**Exercise prompt:** Scan the entries and tally the lines that include the string "help". Reply with the figure alone.

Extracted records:
*** Begin section ***
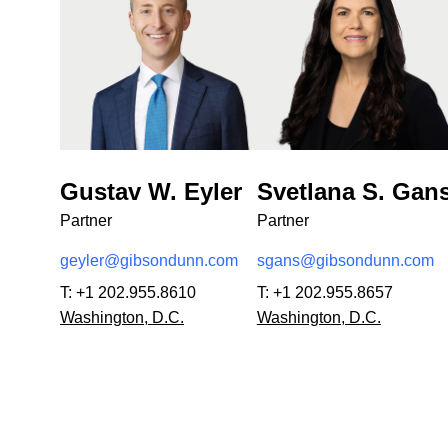
Gustav W. Eyler
Svetlana S. Gan
Partner
Partner
geyler@gibsondunn.com
sgans@gibsondunn.com
T:
+1 202.955.8610
T:
+1 202.955.8657
Washington, D.C.
Washington, D.C.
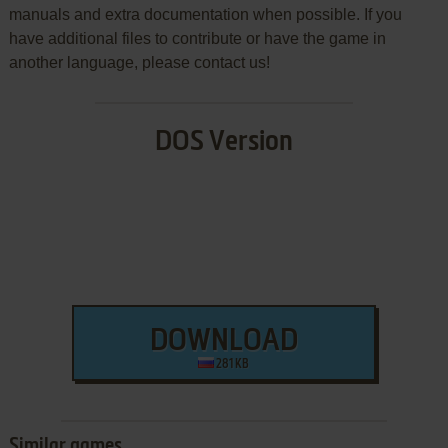
manuals and extra documentation when possible. If you
have additional files to contribute or have the game in
another language, please contact us!
DOS Version
DOWNLOAD
281 KB
Similar games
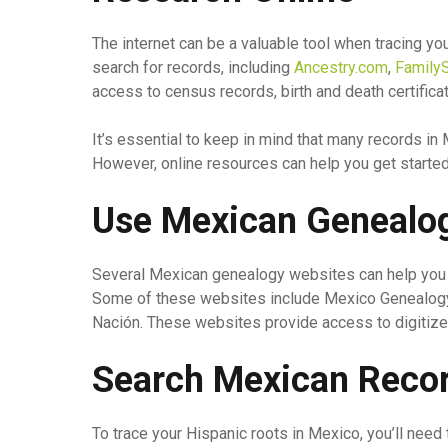
The internet can be a valuable tool when tracing yo
search for records, including
Ancestry.com
,
FamilyS
access to census records, birth and death certific
It’s essential to keep in mind that many records in 
However, online resources can help you get started 
Use Mexican Genealo
Several Mexican genealogy websites can help you s
Some of these websites include Mexico Genealogy 
Nación. These websites provide access to digitize
Search Mexican Reco
To trace your Hispanic roots in Mexico, you’ll need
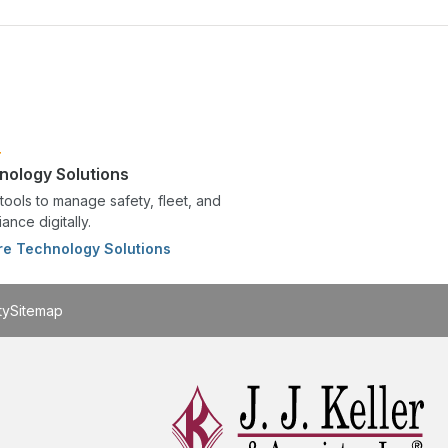
nology Solutions
tools to manage safety, fleet, and
ance digitally.
re Technology Solutions
ty
Sitemap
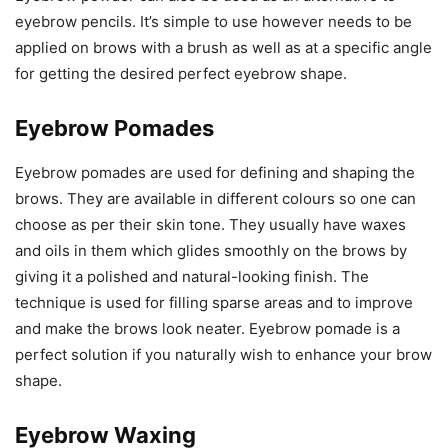
eyebrow pencils. It’s simple to use however needs to be
applied on brows with a brush as well as at a specific angle
for getting the desired perfect eyebrow shape.
Eyebrow Pomades
Eyebrow pomades are used for defining and shaping the
brows. They are available in different colours so one can
choose as per their skin tone. They usually have waxes
and oils in them which glides smoothly on the brows by
giving it a polished and natural-looking finish. The
technique is used for filling sparse areas and to improve
and make the brows look neater. Eyebrow pomade is a
perfect solution if you naturally wish to enhance your brow
shape.
Eyebrow Waxing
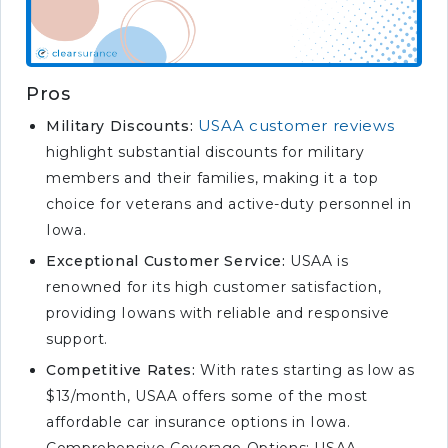
Pros
USAA customer reviews
Military Discounts:
highlight substantial discounts for military
members and their families, making it a top
choice for veterans and active-duty personnel in
Iowa.
Exceptional Customer Service:
USAA is
renowned for its high customer satisfaction,
providing Iowans with reliable and responsive
support.
Competitive Rates:
With rates starting as low as
$13/month, USAA offers some of the most
affordable car insurance options in Iowa.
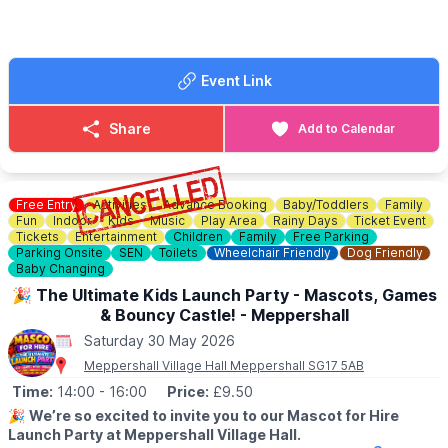
📘 Facebook:
Click here
Event Link
Share
Add to Calendar
Free Entry
Activities
Advance Booking
Baby/Toddlers
Family
Fun
Indoor
Kids
Music
Play Area
Rainy Days
Ticket Event
Tickets
Entertainment
Children
Family
Free Parking
Parking Onsite
SEN
Toilets
Wheelchair Friendly
Dog Friendly
Baby Changing
🎉 The Ultimate Kids Launch Party - Mascots, Games
& Bouncy Castle! - Meppershall
Saturday 30 May 2026
Meppershall Village Hall Meppershall SG17 5AB
Time:
14:00
- 16:00
Price:
£9.50
🎉
We’re so excited to invite you to our Mascot for Hire
Launch Party at Meppershall Village Hall.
*** End section ***
**Problem solution:** 2